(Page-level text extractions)
==========
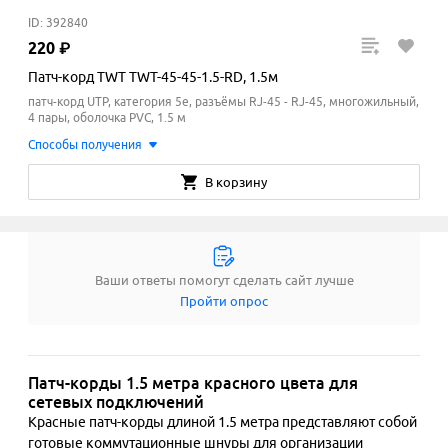
ID: 392840
220
₽
Патч-корд TWT TWT-45-45-1.5-RD, 1.5м
патч-корд UTP, категория 5e, разъёмы RJ-45 - RJ-45, многожильный,
4 пары, оболочка PVC, 1.5 м
Способы получения
В корзину
Ваши ответы помогут сделать сайт лучше
Пройти опрос
Патч-корды 1.5 метра красного цвета для
сетевых подключений
Красные патч-корды длиной 1.5 метра представляют собой 
готовые коммутационные шнуры для организации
==========
▶ _Exercise_:
Lines above that contain the string "корды" make up the answer.

▶ _Exercise result_:
Патч-корды 1.5 метра красного цвета для
Красные патч-корды длиной 1.5 метра представляют собой 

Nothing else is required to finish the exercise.